Problem requirements =>
Beneath this instruction is a listing; print exactly the lines in it starting at the line that contains "РУССКАЯ ПРАВОСЛАВНАЯ ЦЕРКОВЬ" and going through the line that contains "МИНИСТЕРСТВО НАУКИ И".

Input =>
##########

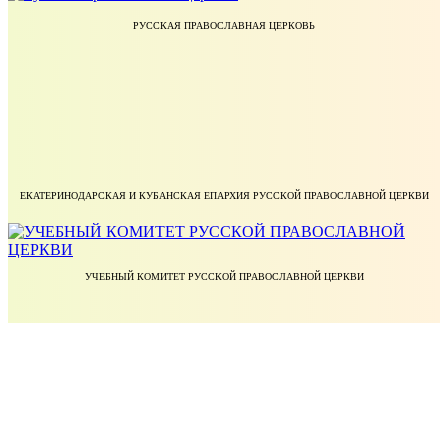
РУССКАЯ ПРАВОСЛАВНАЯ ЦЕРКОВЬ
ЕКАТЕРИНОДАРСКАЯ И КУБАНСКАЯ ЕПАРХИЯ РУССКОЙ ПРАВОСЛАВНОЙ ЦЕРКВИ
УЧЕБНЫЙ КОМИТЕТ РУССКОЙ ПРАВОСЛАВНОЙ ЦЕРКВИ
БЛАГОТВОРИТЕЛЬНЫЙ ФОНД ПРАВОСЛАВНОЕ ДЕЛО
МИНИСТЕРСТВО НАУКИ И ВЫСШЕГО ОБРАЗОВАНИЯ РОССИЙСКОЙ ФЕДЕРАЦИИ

##########

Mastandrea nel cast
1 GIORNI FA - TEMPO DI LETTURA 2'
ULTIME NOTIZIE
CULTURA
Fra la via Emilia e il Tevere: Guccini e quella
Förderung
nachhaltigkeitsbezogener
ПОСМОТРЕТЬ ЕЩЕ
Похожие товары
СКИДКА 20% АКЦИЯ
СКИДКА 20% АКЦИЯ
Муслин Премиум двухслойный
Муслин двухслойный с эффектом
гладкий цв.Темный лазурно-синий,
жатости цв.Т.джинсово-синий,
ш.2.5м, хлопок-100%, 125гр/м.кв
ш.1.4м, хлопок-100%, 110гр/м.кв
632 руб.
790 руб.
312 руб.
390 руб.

##########

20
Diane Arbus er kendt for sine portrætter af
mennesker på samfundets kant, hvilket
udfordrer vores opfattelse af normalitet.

##########

Final answer =>
РУССКАЯ ПРАВОСЛАВНАЯ ЦЕРКОВЬ
ЕКАТЕРИНОДАРСКАЯ И КУБАНСКАЯ ЕПАРХИЯ РУССКОЙ ПРАВОСЛАВНОЙ ЦЕРКВИ
УЧЕБНЫЙ КОМИТЕТ РУССКОЙ ПРАВОСЛАВНОЙ ЦЕРКВИ
БЛАГОТВОРИТЕЛЬНЫЙ ФОНД ПРАВОСЛАВНОЕ ДЕЛО
МИНИСТЕРСТВО НАУКИ И ВЫСШЕГО ОБРАЗОВАНИЯ РОССИЙСКОЙ ФЕДЕРАЦИИ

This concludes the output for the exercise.